Stock traders can use options pricing to sniff out how much an underlying stock might move around the company’s earnings releases—often shake-rattle-and-roll time for stocks.
This peek at options activity can offer an indication of the time frame you may need to act in if you’re interested in taking part in a potential big move for the stock, especially for so-called momentum stocks. Momentum stocks are listings that a trader believes to be in a clear trend—and once the trend is established, it’s seen as likely (but not guaranteed) to continue in that direction. Momentum stocks sometimes move absent any real news, but they can be particularly sensitive at earnings time.

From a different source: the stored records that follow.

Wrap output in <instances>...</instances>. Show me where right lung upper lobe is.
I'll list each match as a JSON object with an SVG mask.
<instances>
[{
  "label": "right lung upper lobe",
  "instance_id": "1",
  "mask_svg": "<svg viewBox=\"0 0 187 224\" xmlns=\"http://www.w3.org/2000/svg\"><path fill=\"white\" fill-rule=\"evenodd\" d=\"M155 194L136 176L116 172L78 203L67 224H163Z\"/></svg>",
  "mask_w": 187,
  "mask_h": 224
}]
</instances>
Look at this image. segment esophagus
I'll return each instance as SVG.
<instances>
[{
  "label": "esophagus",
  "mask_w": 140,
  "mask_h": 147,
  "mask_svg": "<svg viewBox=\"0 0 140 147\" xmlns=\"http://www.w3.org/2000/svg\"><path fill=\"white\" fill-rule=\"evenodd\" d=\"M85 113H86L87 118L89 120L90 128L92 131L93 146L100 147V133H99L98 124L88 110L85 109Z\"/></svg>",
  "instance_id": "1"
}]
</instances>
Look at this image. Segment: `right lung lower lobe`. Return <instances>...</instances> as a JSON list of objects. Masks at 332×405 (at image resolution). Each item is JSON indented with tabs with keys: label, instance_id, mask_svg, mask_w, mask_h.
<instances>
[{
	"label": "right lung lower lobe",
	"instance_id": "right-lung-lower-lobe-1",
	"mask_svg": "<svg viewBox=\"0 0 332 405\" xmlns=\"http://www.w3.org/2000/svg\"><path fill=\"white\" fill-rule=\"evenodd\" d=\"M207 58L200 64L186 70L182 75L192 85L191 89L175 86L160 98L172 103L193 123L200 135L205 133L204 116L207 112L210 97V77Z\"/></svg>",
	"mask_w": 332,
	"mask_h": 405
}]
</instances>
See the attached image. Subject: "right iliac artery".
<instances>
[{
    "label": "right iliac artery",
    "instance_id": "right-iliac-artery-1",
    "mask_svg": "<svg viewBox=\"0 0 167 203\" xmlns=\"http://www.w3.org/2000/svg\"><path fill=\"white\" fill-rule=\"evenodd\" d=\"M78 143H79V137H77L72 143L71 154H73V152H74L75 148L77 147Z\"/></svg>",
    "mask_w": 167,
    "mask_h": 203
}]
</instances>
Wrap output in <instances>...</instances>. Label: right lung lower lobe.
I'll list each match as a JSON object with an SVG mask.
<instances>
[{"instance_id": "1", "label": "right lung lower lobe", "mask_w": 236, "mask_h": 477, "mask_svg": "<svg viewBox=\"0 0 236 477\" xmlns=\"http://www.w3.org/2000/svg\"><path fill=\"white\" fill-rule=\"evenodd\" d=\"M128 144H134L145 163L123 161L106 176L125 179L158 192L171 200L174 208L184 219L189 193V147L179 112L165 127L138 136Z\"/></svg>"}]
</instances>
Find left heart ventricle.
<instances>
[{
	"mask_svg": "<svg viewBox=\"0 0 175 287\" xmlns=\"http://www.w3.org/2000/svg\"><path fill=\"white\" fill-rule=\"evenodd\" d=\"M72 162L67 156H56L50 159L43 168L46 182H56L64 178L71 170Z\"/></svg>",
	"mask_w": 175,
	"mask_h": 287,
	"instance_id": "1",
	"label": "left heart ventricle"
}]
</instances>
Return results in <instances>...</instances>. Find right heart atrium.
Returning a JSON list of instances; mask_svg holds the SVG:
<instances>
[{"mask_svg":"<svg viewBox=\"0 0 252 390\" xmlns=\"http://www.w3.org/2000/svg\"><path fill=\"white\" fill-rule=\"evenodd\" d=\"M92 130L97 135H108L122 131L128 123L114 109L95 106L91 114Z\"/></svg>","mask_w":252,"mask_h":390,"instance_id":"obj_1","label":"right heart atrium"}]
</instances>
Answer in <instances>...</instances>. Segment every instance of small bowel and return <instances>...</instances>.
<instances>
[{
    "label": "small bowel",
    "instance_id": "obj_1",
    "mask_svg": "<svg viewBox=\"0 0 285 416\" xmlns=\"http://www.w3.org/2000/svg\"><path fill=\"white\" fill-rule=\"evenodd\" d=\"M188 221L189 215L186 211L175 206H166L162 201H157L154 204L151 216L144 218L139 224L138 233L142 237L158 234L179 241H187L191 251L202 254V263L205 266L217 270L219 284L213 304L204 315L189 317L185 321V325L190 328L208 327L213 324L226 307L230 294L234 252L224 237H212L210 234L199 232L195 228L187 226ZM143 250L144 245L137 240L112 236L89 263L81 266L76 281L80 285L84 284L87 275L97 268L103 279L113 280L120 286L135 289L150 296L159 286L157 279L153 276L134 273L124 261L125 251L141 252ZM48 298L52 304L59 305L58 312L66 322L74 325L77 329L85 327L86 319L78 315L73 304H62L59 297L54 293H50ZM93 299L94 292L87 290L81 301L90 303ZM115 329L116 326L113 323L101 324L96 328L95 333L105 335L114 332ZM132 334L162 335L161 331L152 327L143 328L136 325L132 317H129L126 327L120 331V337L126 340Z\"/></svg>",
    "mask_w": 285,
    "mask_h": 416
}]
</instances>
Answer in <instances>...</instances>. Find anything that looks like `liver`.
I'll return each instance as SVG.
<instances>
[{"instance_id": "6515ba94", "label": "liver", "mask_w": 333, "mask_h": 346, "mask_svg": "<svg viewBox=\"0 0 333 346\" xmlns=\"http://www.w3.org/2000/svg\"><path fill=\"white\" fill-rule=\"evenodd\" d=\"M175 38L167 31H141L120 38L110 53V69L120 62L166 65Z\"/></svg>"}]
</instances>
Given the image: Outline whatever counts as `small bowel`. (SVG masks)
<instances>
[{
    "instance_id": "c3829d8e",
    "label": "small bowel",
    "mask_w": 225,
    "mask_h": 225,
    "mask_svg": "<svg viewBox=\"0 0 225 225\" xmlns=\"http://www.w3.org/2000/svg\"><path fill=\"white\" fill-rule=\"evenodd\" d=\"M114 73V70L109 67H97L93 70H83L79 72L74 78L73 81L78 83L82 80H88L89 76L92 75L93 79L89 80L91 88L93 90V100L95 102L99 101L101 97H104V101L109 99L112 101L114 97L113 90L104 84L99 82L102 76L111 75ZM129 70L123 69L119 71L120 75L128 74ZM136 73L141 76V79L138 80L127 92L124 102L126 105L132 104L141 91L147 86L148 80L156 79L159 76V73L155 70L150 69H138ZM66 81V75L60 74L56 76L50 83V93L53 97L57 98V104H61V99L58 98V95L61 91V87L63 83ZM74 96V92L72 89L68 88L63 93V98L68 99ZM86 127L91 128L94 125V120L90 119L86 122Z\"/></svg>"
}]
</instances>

There are a couple of ways to crunch a stock’s potential price-move range immediately leading up to and just after the release of revenue and profit figures each quarter. The first way is to track options trades known as straddles. Of course, an option trader might pull the trigger on the actual straddle if she has an opinion that the stock will make a big move. But, baby steps. For our purposes here, we’re introducing straddles as a way to watch what others are doing. That, in turn, may help you form an opinion about the stock.
Options Observation Deck
With a long straddle, the investor holds a position in both a call and put with the same strike price and expiration date. Straddles might make sense if an investor believes a stock's price will move significantly but is unsure of the direction. That’s an important distinction for stock investors who are simply curious about options activity. The straddle gives an indication of the total move for the stock. We’re talking about a move in either direction—sometimes even both directions following the report if a stock is particularly volatile. Keep in mind that the straddle “indicator” tends to carry better accuracy odds when applied to liquid stocks moving on strong volume.
The straddle pulls in expectations for implied volatility in the stock, and in this case—an earnings release—we’re talking about implied volatility around one event. A thumbnail way of calculating the expected move of a stock is to use approximately 85% of the front-month straddle.

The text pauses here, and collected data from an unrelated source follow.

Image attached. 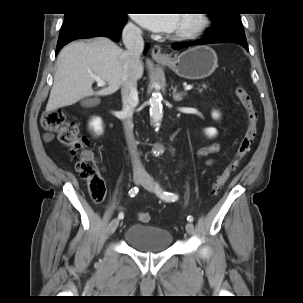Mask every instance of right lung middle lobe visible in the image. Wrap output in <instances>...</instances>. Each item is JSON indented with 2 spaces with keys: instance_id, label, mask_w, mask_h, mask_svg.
<instances>
[{
  "instance_id": "obj_1",
  "label": "right lung middle lobe",
  "mask_w": 303,
  "mask_h": 303,
  "mask_svg": "<svg viewBox=\"0 0 303 303\" xmlns=\"http://www.w3.org/2000/svg\"><path fill=\"white\" fill-rule=\"evenodd\" d=\"M93 11V10H92ZM95 12H98L97 10H94ZM112 15H119V14H112Z\"/></svg>"
}]
</instances>
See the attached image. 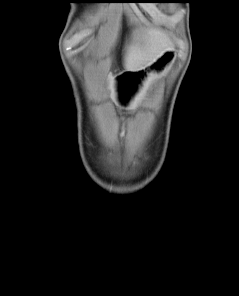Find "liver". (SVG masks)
I'll return each mask as SVG.
<instances>
[{
  "label": "liver",
  "mask_w": 239,
  "mask_h": 296,
  "mask_svg": "<svg viewBox=\"0 0 239 296\" xmlns=\"http://www.w3.org/2000/svg\"><path fill=\"white\" fill-rule=\"evenodd\" d=\"M173 44L170 38L157 29H146L145 32L133 38V42L126 47L124 67L136 71L155 61Z\"/></svg>",
  "instance_id": "1"
}]
</instances>
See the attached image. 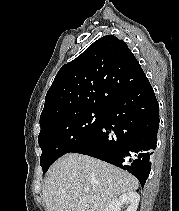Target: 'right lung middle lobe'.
Wrapping results in <instances>:
<instances>
[{
	"mask_svg": "<svg viewBox=\"0 0 179 211\" xmlns=\"http://www.w3.org/2000/svg\"><path fill=\"white\" fill-rule=\"evenodd\" d=\"M106 108H93L66 115L41 128L38 142L42 149L43 173L62 155L87 142L99 129Z\"/></svg>",
	"mask_w": 179,
	"mask_h": 211,
	"instance_id": "obj_1",
	"label": "right lung middle lobe"
}]
</instances>
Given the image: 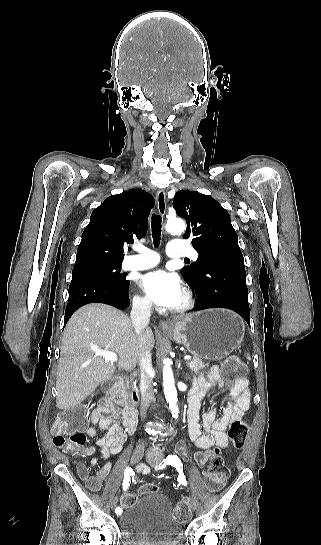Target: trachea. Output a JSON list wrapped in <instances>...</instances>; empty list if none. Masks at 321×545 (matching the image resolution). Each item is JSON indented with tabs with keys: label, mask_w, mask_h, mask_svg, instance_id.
<instances>
[{
	"label": "trachea",
	"mask_w": 321,
	"mask_h": 545,
	"mask_svg": "<svg viewBox=\"0 0 321 545\" xmlns=\"http://www.w3.org/2000/svg\"><path fill=\"white\" fill-rule=\"evenodd\" d=\"M151 229H152V238L154 247H158L160 245L161 240V229H162V218L161 215L153 214L151 219ZM189 259H184V261H188Z\"/></svg>",
	"instance_id": "trachea-1"
}]
</instances>
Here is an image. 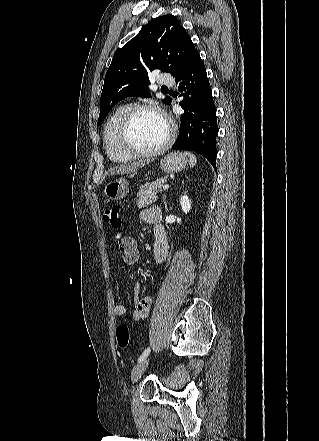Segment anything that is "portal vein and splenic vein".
<instances>
[{
	"instance_id": "obj_1",
	"label": "portal vein and splenic vein",
	"mask_w": 319,
	"mask_h": 441,
	"mask_svg": "<svg viewBox=\"0 0 319 441\" xmlns=\"http://www.w3.org/2000/svg\"><path fill=\"white\" fill-rule=\"evenodd\" d=\"M168 188H169V185H168V184H166V185L163 186V190H164V191H165V190H168Z\"/></svg>"
}]
</instances>
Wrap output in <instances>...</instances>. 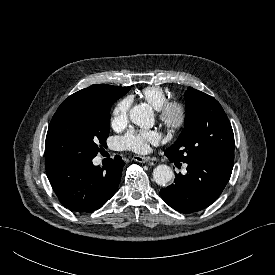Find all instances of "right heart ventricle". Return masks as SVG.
I'll return each mask as SVG.
<instances>
[{
    "instance_id": "1",
    "label": "right heart ventricle",
    "mask_w": 275,
    "mask_h": 275,
    "mask_svg": "<svg viewBox=\"0 0 275 275\" xmlns=\"http://www.w3.org/2000/svg\"><path fill=\"white\" fill-rule=\"evenodd\" d=\"M141 97L155 109H159L168 99L165 90L159 86H149L141 91Z\"/></svg>"
}]
</instances>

Now, it’s true that time decay (the ratio of change of the option's price to the decrease in time to expiration, also known as theta) will reduce the usefulness of this calculation if your view is stretched much beyond this very short-term earnings window.
Our little 101 class on straddles shows you the long-hand way to crunch the options market position on a given pre-earnings stock. There’s another way. TD Ameritrade’s thinkorswim® platform has a tool that does the mathematical heavy lifting.

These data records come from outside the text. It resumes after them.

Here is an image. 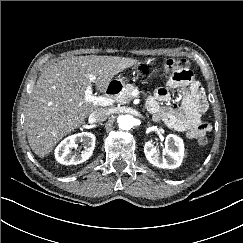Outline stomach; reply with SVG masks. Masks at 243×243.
I'll return each mask as SVG.
<instances>
[{
	"instance_id": "obj_1",
	"label": "stomach",
	"mask_w": 243,
	"mask_h": 243,
	"mask_svg": "<svg viewBox=\"0 0 243 243\" xmlns=\"http://www.w3.org/2000/svg\"><path fill=\"white\" fill-rule=\"evenodd\" d=\"M148 63H143V64H139V65H135V69H137V71H139L138 69H142L144 70L146 67H147ZM118 82L121 84V85H124L126 82H127V79L124 78V77H119L118 78Z\"/></svg>"
}]
</instances>
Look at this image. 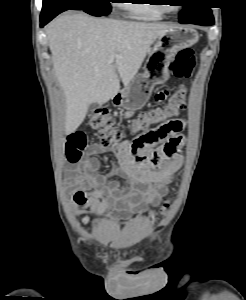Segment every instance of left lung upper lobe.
Masks as SVG:
<instances>
[{
  "label": "left lung upper lobe",
  "instance_id": "left-lung-upper-lobe-1",
  "mask_svg": "<svg viewBox=\"0 0 246 300\" xmlns=\"http://www.w3.org/2000/svg\"><path fill=\"white\" fill-rule=\"evenodd\" d=\"M188 4L183 6L179 14L180 23H189L211 13V9L203 4V0H185Z\"/></svg>",
  "mask_w": 246,
  "mask_h": 300
}]
</instances>
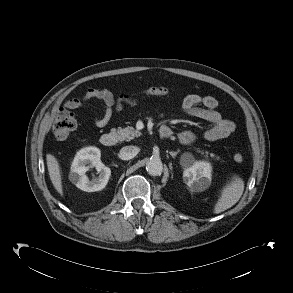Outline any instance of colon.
Segmentation results:
<instances>
[{"label": "colon", "mask_w": 293, "mask_h": 293, "mask_svg": "<svg viewBox=\"0 0 293 293\" xmlns=\"http://www.w3.org/2000/svg\"><path fill=\"white\" fill-rule=\"evenodd\" d=\"M143 94L146 95H166L168 89L166 87L157 86L145 89ZM77 121L74 114L66 109H60L54 119L52 131L57 139H66L76 128ZM244 156L240 152L234 154L236 162H242Z\"/></svg>", "instance_id": "colon-1"}]
</instances>
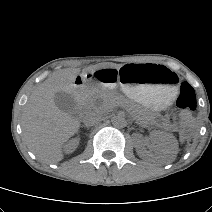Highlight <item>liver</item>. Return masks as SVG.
Segmentation results:
<instances>
[{
  "instance_id": "liver-1",
  "label": "liver",
  "mask_w": 212,
  "mask_h": 212,
  "mask_svg": "<svg viewBox=\"0 0 212 212\" xmlns=\"http://www.w3.org/2000/svg\"><path fill=\"white\" fill-rule=\"evenodd\" d=\"M117 68L121 65H117ZM89 67L85 71H93ZM78 69H62L53 73L31 94L22 113L23 136L27 147L44 163L63 159L62 146L80 127V121L61 111L54 102V94L75 92Z\"/></svg>"
}]
</instances>
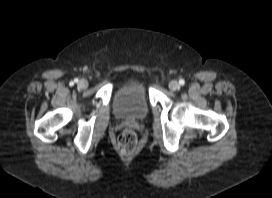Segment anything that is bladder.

Have a look at the Ralph Lauren (RL) May 5 action in figure 1, grabbed from TD Ameritrade’s thinkorswim platform. The stock was trading at $135.95 that day. In this image, the earnings implied move is plus or minus $7.651, or just about 5.6%. That means the “options market” is expecting about a 5.6% move in the underlying shares in either direction.
TD Ameritrade’s Market Maker Move, or MMM*, is essentially the sum of the premium of the ATM puts and calls and is the amount of the move expected up or down from the closing price; it’s accounting for the “extra” volatility that’s likely priced in around this one-off event. MMM is a starting point for your consideration. Any stock chart view that doesn’t include the MMM button means that it’s probable the security is not showing an MMM value at that time.